Gullar fez graça logo no começo de seu depoimento ao dizer que não entendia
nada do tema, somente dava palpites. "Política é uma coisa muito difícil. Não
recomendo a vocês."
Como exemplo, lembrou que a presidente Dilma Roussef está numa "saia justa",
após a queda do ministro dos Transportes, porque não pode desagradar aos "40
deputados do partido que o apoiam".
Uma hora e meia depois, após contar vários episódios e ler poemas, o tom de
piada foi substituído por outro, mais sério e preocupado: "O Brasil foi
apropriado por uma casta, do Congresso ao Senado", disse. Se alguma coisa está
acontecendo, argumentou o poeta, é "graças à imprensa, que denuncia".
"Não sei como vamos sair disso. A minha esperança é o povo desorganizado, como ocorreu no Oriente", acrescentou Gullar.
"Não sei como vamos sair disso. A minha esperança é o povo desorganizado, como ocorreu no Oriente", acrescentou Gullar.
TRAJETÓRIA
O poeta relembrou sua trajetória na poesia e na política: das primeiras
experiências de vanguarda até a militância, que o fez passar por prisão,
interrogatório e exílio. No início, fez parte do concretismo e, depois, do
neoconcretismo. Uma de suas radicalizações artísticas na época foi, segundo ele,
o "Poema Enterrado", que fez com Helio Oiticica, na virada da década de 1950
para a de 1960.
Como muitos artistas e intelectuais de sua geração, Gullar entrou mais tarde
para o Partido Comunista, num tempo em que uma das principais causas era a
reforma agrária. Foi quando passou a fazer poemas que hoje considera
"extremamente políticos", até começar a se incomodar com o excessivo tom
panfletário.
Contou que, na época em que fazia parte do Centro Popular de Cultura (CPC) da
UNE, intrigou-se certo dia ao se dar conta de que, nas favelas, os adultos saíam
e só as crianças assistiam às peças; nos sindicatos, os diretores ficavam, mas
os funcionários não queriam assistir a elas.

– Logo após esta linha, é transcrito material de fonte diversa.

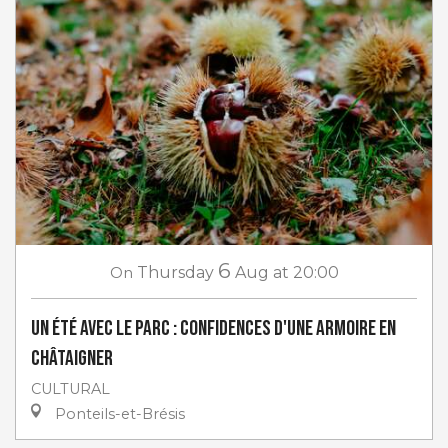
6
On
Thursday
Aug
at 20:00
Un Été avec le Parc : Confidences d'une armoire en
châtaigner
CULTURAL
Ponteils-et-Brésis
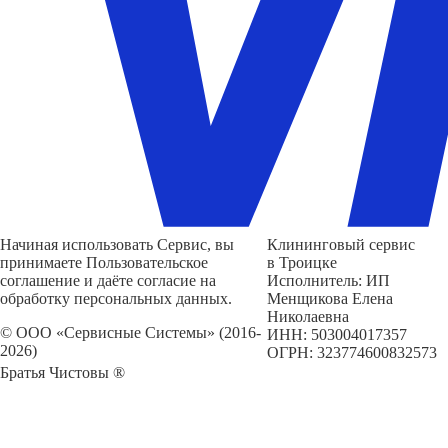
Начиная использовать Сервис, вы
Клининговый сервис
принимаете Пользовательское
в Троицке
соглашение и даёте согласие на
Исполнитель: ИП
обработку персональных данных.
Менщикова Елена
Николаевна
© ООО «Сервисные Системы» (2016-
ИНН: 503004017357
2026)
ОГРН: 323774600832573
Братья Чистовы ®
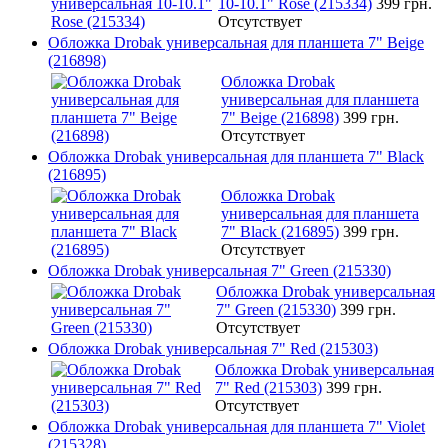
10-10.1" Rose (215334)
399 грн.
Отсутствует
Обложка Drobak универсальная для планшета 7" Beige
(216898)
Обложка Drobak
универсальная для планшета
7" Beige (216898)
399 грн.
Отсутствует
Обложка Drobak универсальная для планшета 7" Black
(216895)
Обложка Drobak
универсальная для планшета
7" Black (216895)
399 грн.
Отсутствует
Обложка Drobak универсальная 7" Green (215330)
Обложка Drobak универсальная
7" Green (215330)
399 грн.
Отсутствует
Обложка Drobak универсальная 7" Red (215303)
Обложка Drobak универсальная
7" Red (215303)
399 грн.
Отсутствует
Обложка Drobak универсальная для планшета 7" Violet
(215328)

"Eu disse para o Vianinha [Oduvaldo Vianna Filho]: 'Estamos pregando
comunismo para quem já é comunista? Fazemos mau teatro e má poesia para nada?'."

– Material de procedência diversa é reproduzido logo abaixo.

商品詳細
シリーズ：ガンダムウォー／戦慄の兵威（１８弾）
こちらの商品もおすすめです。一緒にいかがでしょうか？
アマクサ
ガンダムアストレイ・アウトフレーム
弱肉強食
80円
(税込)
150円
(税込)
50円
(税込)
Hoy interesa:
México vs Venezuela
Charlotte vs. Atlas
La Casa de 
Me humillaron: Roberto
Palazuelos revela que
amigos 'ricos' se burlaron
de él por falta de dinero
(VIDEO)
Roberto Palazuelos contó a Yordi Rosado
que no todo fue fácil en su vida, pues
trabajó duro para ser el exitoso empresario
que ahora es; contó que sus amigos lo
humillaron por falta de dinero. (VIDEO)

Pouco depois, ocorreu o golpe de 1964, o CPC fechou, e em seu lugar surgiu o
Teatro Oficina, "engajado, mas sem ser panfletário", na definição de Gullar.
"Sem abrir mão de nossas ideias, passamos a fazer algo com qualidade e ate
audácia artística."
Gullar narrou vários episódios engraçados, outros bastante tensos em sua vida
como exilado no Chile e, depois, na Argentina.
No final, falou sobre o célebre "Poema Sujo", espécie de testamento que
escreveu em 1976, em Buenos Aires, quando pensou que seria preso a qualquer
momento. O poema foi trazido ao Brasil por Vinicius de Morais numa fita gravada
por Gullar. Só depois o editor Ênio Silveira, da Civilização Brasileira, o
publicou. A repercussão do "Poema Sujo" ajudou Gullar a retornar ao Brasil.